→ **DIRECTIONS**
Below is a set of records; reproduce them exactly without their pictures.
::: INPUT RECORDS
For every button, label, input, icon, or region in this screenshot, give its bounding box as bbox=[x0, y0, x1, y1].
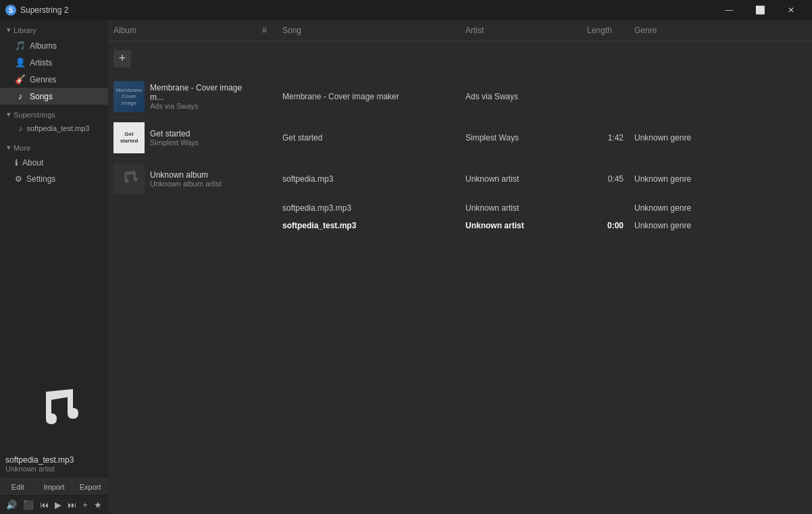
col-artist: Artist bbox=[460, 23, 582, 38]
unknown-song1-length: 0:45 bbox=[582, 174, 629, 184]
minimize-button[interactable]: — bbox=[713, 0, 744, 20]
get-started-song-artist: Simplest Ways bbox=[460, 133, 582, 143]
maximize-button[interactable]: ⬜ bbox=[744, 0, 776, 20]
artists-icon: 👤 bbox=[15, 57, 26, 68]
chevron-down-icon-2: ▾ bbox=[7, 110, 11, 119]
membrane-song-artist: Ads via Sways bbox=[460, 92, 582, 101]
favorite-button[interactable]: ★ bbox=[92, 498, 104, 511]
add-to-queue-button[interactable]: + bbox=[80, 498, 90, 511]
chevron-down-icon-3: ▾ bbox=[7, 143, 11, 152]
unknown-song3-genre: Unknown genre bbox=[629, 221, 812, 230]
album-membrane: MembraneCover image Membrane - Cover ima… bbox=[108, 76, 812, 118]
titlebar: S Superstring 2 — ⬜ ✕ bbox=[0, 0, 812, 20]
chevron-down-icon: ▾ bbox=[7, 26, 11, 34]
get-started-song-genre: Unknown genre bbox=[629, 133, 812, 143]
albums-icon: 🎵 bbox=[15, 41, 26, 51]
col-song: Song bbox=[277, 23, 460, 38]
col-album: Album bbox=[108, 23, 257, 38]
sidebar-item-artists[interactable]: 👤 Artists bbox=[0, 54, 108, 71]
prev-button[interactable]: ⏮ bbox=[38, 498, 51, 511]
unknown-song3-length: 0:00 bbox=[582, 221, 629, 230]
main-layout: ▾ Library 🎵 Albums 👤 Artists 🎸 Genres ♪ … bbox=[0, 20, 812, 514]
sidebar-item-songs[interactable]: ♪ Songs bbox=[0, 88, 108, 105]
album-unknown-thumb bbox=[113, 163, 145, 195]
import-button[interactable]: Import bbox=[36, 479, 73, 495]
album-get-started: Getstarted Get started Simplest Ways Get… bbox=[108, 118, 812, 159]
album-unknown-meta: Unknown album Unknown album artist bbox=[150, 170, 222, 188]
sidebar-item-settings[interactable]: ⚙ Settings bbox=[0, 171, 108, 187]
track-name: softpedia_test.mp3 bbox=[5, 455, 103, 465]
add-row: + bbox=[108, 41, 812, 76]
edit-button[interactable]: Edit bbox=[0, 479, 36, 495]
membrane-song-title: Membrane - Cover image maker bbox=[277, 92, 460, 101]
next-button[interactable]: ⏭ bbox=[66, 498, 78, 511]
app-icon: S bbox=[5, 5, 16, 16]
album-membrane-sub: Ads via Sways bbox=[150, 102, 251, 110]
get-started-song-length: 1:42 bbox=[582, 133, 629, 143]
album-unknown-header[interactable]: Unknown album Unknown album artist softp… bbox=[108, 159, 812, 199]
window-controls: — ⬜ ✕ bbox=[713, 0, 807, 20]
col-num: # bbox=[257, 23, 277, 38]
album-get-started-name: Get started bbox=[150, 129, 199, 138]
col-length: Length bbox=[582, 23, 629, 38]
genres-icon: 🎸 bbox=[15, 74, 26, 84]
track-artist: Unknown artist bbox=[5, 465, 103, 473]
more-section-header[interactable]: ▾ More bbox=[0, 138, 108, 155]
album-get-started-thumb: Getstarted bbox=[113, 122, 145, 153]
sidebar-item-albums[interactable]: 🎵 Albums bbox=[0, 37, 108, 54]
app-title: Superstring 2 bbox=[20, 5, 713, 15]
unknown-song1-title: softpedia.mp3 bbox=[277, 174, 460, 184]
sidebar: ▾ Library 🎵 Albums 👤 Artists 🎸 Genres ♪ … bbox=[0, 20, 108, 514]
album-get-started-sub: Simplest Ways bbox=[150, 138, 199, 147]
unknown-song2-row[interactable]: softpedia.mp3.mp3 Unknown artist Unknown… bbox=[108, 199, 812, 217]
play-button[interactable]: ▶ bbox=[53, 498, 64, 511]
album-membrane-meta: Membrane - Cover image m... Ads via Sway… bbox=[150, 83, 251, 110]
close-button[interactable]: ✕ bbox=[776, 0, 807, 20]
file-icon: ♪ bbox=[19, 124, 23, 132]
volume-button[interactable]: 🔊 bbox=[4, 498, 19, 511]
library-section-header[interactable]: ▾ Library bbox=[0, 20, 108, 37]
unknown-song3-title: softpedia_test.mp3 bbox=[277, 221, 460, 230]
album-membrane-info: MembraneCover image Membrane - Cover ima… bbox=[108, 81, 257, 112]
now-playing-area: softpedia_test.mp3 Unknown artist Edit I… bbox=[0, 363, 108, 514]
sidebar-item-about[interactable]: ℹ About bbox=[0, 155, 108, 171]
album-unknown-sub: Unknown album artist bbox=[150, 180, 222, 188]
album-list: + MembraneCover image Membrane - Cover i… bbox=[108, 41, 812, 514]
unknown-song2-title: softpedia.mp3.mp3 bbox=[277, 203, 460, 213]
get-started-song-title: Get started bbox=[277, 133, 460, 143]
album-membrane-header[interactable]: MembraneCover image Membrane - Cover ima… bbox=[108, 76, 812, 117]
now-playing-info: softpedia_test.mp3 Unknown artist bbox=[0, 451, 108, 474]
col-genre: Genre bbox=[629, 23, 812, 38]
album-membrane-name: Membrane - Cover image m... bbox=[150, 83, 251, 102]
gear-icon: ⚙ bbox=[15, 174, 22, 184]
table-header: Album # Song Artist Length Genre bbox=[108, 20, 812, 41]
unknown-song3-row[interactable]: softpedia_test.mp3 Unknown artist 0:00 U… bbox=[108, 217, 812, 234]
unknown-song3-artist: Unknown artist bbox=[460, 221, 582, 230]
screen-button[interactable]: ⬛ bbox=[21, 498, 36, 511]
album-unknown-name: Unknown album bbox=[150, 170, 222, 180]
now-playing-buttons: Edit Import Export bbox=[0, 478, 108, 495]
superstrings-section-header[interactable]: ▾ Superstrings bbox=[0, 105, 108, 122]
content-area: Album # Song Artist Length Genre + Membr… bbox=[108, 20, 812, 514]
album-membrane-thumb: MembraneCover image bbox=[113, 81, 145, 112]
album-unknown: Unknown album Unknown album artist softp… bbox=[108, 159, 812, 235]
export-button[interactable]: Export bbox=[72, 479, 108, 495]
sidebar-file-softpedia[interactable]: ♪ softpedia_test.mp3 bbox=[0, 122, 108, 135]
add-album-button[interactable]: + bbox=[113, 50, 131, 68]
album-get-started-meta: Get started Simplest Ways bbox=[150, 129, 199, 147]
songs-icon: ♪ bbox=[15, 91, 26, 101]
playback-controls: 🔊 ⬛ ⏮ ▶ ⏭ + ★ bbox=[0, 495, 108, 514]
unknown-song2-artist: Unknown artist bbox=[460, 203, 582, 213]
album-get-started-header[interactable]: Getstarted Get started Simplest Ways Get… bbox=[108, 118, 812, 158]
sidebar-item-genres[interactable]: 🎸 Genres bbox=[0, 71, 108, 88]
unknown-song2-genre: Unknown genre bbox=[629, 203, 812, 213]
album-get-started-info: Getstarted Get started Simplest Ways bbox=[108, 122, 257, 153]
album-unknown-info: Unknown album Unknown album artist bbox=[108, 163, 257, 195]
unknown-song1-artist: Unknown artist bbox=[460, 174, 582, 184]
now-playing-album-art bbox=[14, 370, 95, 451]
info-icon: ℹ bbox=[15, 158, 18, 168]
unknown-song1-genre: Unknown genre bbox=[629, 174, 812, 184]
::::::
→ **ANSWER TO THIS PROBLEM**
For every button, label, input, icon, or region in this screenshot, give its bounding box as bbox=[x0, y0, x1, y1].
col-artist: Artist bbox=[460, 23, 582, 38]
unknown-song1-length: 0:45 bbox=[582, 174, 629, 184]
minimize-button[interactable]: — bbox=[713, 0, 744, 20]
get-started-song-artist: Simplest Ways bbox=[460, 133, 582, 143]
maximize-button[interactable]: ⬜ bbox=[744, 0, 776, 20]
artists-icon: 👤 bbox=[15, 57, 26, 68]
chevron-down-icon-2: ▾ bbox=[7, 110, 11, 119]
membrane-song-artist: Ads via Sways bbox=[460, 92, 582, 101]
favorite-button[interactable]: ★ bbox=[92, 498, 104, 511]
add-to-queue-button[interactable]: + bbox=[80, 498, 90, 511]
chevron-down-icon-3: ▾ bbox=[7, 143, 11, 152]
unknown-song3-genre: Unknown genre bbox=[629, 221, 812, 230]
album-membrane: MembraneCover image Membrane - Cover ima… bbox=[108, 76, 812, 118]
titlebar: S Superstring 2 — ⬜ ✕ bbox=[0, 0, 812, 20]
chevron-down-icon: ▾ bbox=[7, 26, 11, 34]
get-started-song-genre: Unknown genre bbox=[629, 133, 812, 143]
albums-icon: 🎵 bbox=[15, 41, 26, 51]
col-song: Song bbox=[277, 23, 460, 38]
col-album: Album bbox=[108, 23, 257, 38]
sidebar-item-artists[interactable]: 👤 Artists bbox=[0, 54, 108, 71]
prev-button[interactable]: ⏮ bbox=[38, 498, 51, 511]
unknown-song3-length: 0:00 bbox=[582, 221, 629, 230]
main-layout: ▾ Library 🎵 Albums 👤 Artists 🎸 Genres ♪ … bbox=[0, 20, 812, 514]
sidebar-item-songs[interactable]: ♪ Songs bbox=[0, 88, 108, 105]
album-unknown-thumb bbox=[113, 163, 145, 195]
import-button[interactable]: Import bbox=[36, 479, 73, 495]
album-get-started: Getstarted Get started Simplest Ways Get… bbox=[108, 118, 812, 159]
album-unknown-meta: Unknown album Unknown album artist bbox=[150, 170, 222, 188]
sidebar-item-settings[interactable]: ⚙ Settings bbox=[0, 171, 108, 187]
track-name: softpedia_test.mp3 bbox=[5, 455, 103, 465]
add-row: + bbox=[108, 41, 812, 76]
edit-button[interactable]: Edit bbox=[0, 479, 36, 495]
membrane-song-title: Membrane - Cover image maker bbox=[277, 92, 460, 101]
next-button[interactable]: ⏭ bbox=[66, 498, 78, 511]
app-icon: S bbox=[5, 5, 16, 16]
album-membrane-sub: Ads via Sways bbox=[150, 102, 251, 110]
get-started-song-length: 1:42 bbox=[582, 133, 629, 143]
album-unknown-header[interactable]: Unknown album Unknown album artist softp… bbox=[108, 159, 812, 199]
window-controls: — ⬜ ✕ bbox=[713, 0, 807, 20]
col-num: # bbox=[257, 23, 277, 38]
album-get-started-name: Get started bbox=[150, 129, 199, 138]
col-length: Length bbox=[582, 23, 629, 38]
genres-icon: 🎸 bbox=[15, 74, 26, 84]
track-artist: Unknown artist bbox=[5, 465, 103, 473]
more-section-header[interactable]: ▾ More bbox=[0, 138, 108, 155]
album-get-started-thumb: Getstarted bbox=[113, 122, 145, 153]
sidebar-item-albums[interactable]: 🎵 Albums bbox=[0, 37, 108, 54]
app-title: Superstring 2 bbox=[20, 5, 713, 15]
unknown-song1-title: softpedia.mp3 bbox=[277, 174, 460, 184]
sidebar: ▾ Library 🎵 Albums 👤 Artists 🎸 Genres ♪ … bbox=[0, 20, 108, 514]
album-get-started-sub: Simplest Ways bbox=[150, 138, 199, 147]
unknown-song2-row[interactable]: softpedia.mp3.mp3 Unknown artist Unknown… bbox=[108, 199, 812, 217]
play-button[interactable]: ▶ bbox=[53, 498, 64, 511]
album-membrane-meta: Membrane - Cover image m... Ads via Sway… bbox=[150, 83, 251, 110]
close-button[interactable]: ✕ bbox=[776, 0, 807, 20]
file-icon: ♪ bbox=[19, 124, 23, 132]
volume-button[interactable]: 🔊 bbox=[4, 498, 19, 511]
library-section-header[interactable]: ▾ Library bbox=[0, 20, 108, 37]
unknown-song3-title: softpedia_test.mp3 bbox=[277, 221, 460, 230]
album-membrane-info: MembraneCover image Membrane - Cover ima… bbox=[108, 81, 257, 112]
now-playing-area: softpedia_test.mp3 Unknown artist Edit I… bbox=[0, 363, 108, 514]
sidebar-item-about[interactable]: ℹ About bbox=[0, 155, 108, 171]
album-unknown-sub: Unknown album artist bbox=[150, 180, 222, 188]
album-list: + MembraneCover image Membrane - Cover i… bbox=[108, 41, 812, 514]
unknown-song2-title: softpedia.mp3.mp3 bbox=[277, 203, 460, 213]
get-started-song-title: Get started bbox=[277, 133, 460, 143]
album-membrane-header[interactable]: MembraneCover image Membrane - Cover ima… bbox=[108, 76, 812, 117]
now-playing-info: softpedia_test.mp3 Unknown artist bbox=[0, 451, 108, 474]
col-genre: Genre bbox=[629, 23, 812, 38]
album-membrane-name: Membrane - Cover image m... bbox=[150, 83, 251, 102]
gear-icon: ⚙ bbox=[15, 174, 22, 184]
table-header: Album # Song Artist Length Genre bbox=[108, 20, 812, 41]
unknown-song3-row[interactable]: softpedia_test.mp3 Unknown artist 0:00 U… bbox=[108, 217, 812, 234]
unknown-song3-artist: Unknown artist bbox=[460, 221, 582, 230]
screen-button[interactable]: ⬛ bbox=[21, 498, 36, 511]
album-unknown-name: Unknown album bbox=[150, 170, 222, 180]
now-playing-buttons: Edit Import Export bbox=[0, 478, 108, 495]
superstrings-section-header[interactable]: ▾ Superstrings bbox=[0, 105, 108, 122]
content-area: Album # Song Artist Length Genre + Membr… bbox=[108, 20, 812, 514]
album-membrane-thumb: MembraneCover image bbox=[113, 81, 145, 112]
album-unknown: Unknown album Unknown album artist softp… bbox=[108, 159, 812, 235]
export-button[interactable]: Export bbox=[72, 479, 108, 495]
sidebar-file-softpedia[interactable]: ♪ softpedia_test.mp3 bbox=[0, 122, 108, 135]
add-album-button[interactable]: + bbox=[113, 50, 131, 68]
album-get-started-meta: Get started Simplest Ways bbox=[150, 129, 199, 147]
songs-icon: ♪ bbox=[15, 91, 26, 101]
playback-controls: 🔊 ⬛ ⏮ ▶ ⏭ + ★ bbox=[0, 495, 108, 514]
unknown-song2-artist: Unknown artist bbox=[460, 203, 582, 213]
album-get-started-header[interactable]: Getstarted Get started Simplest Ways Get… bbox=[108, 118, 812, 158]
sidebar-item-genres[interactable]: 🎸 Genres bbox=[0, 71, 108, 88]
unknown-song2-genre: Unknown genre bbox=[629, 203, 812, 213]
album-get-started-info: Getstarted Get started Simplest Ways bbox=[108, 122, 257, 153]
album-unknown-info: Unknown album Unknown album artist bbox=[108, 163, 257, 195]
unknown-song1-artist: Unknown artist bbox=[460, 174, 582, 184]
now-playing-album-art bbox=[14, 370, 95, 451]
info-icon: ℹ bbox=[15, 158, 18, 168]
unknown-song1-genre: Unknown genre bbox=[629, 174, 812, 184]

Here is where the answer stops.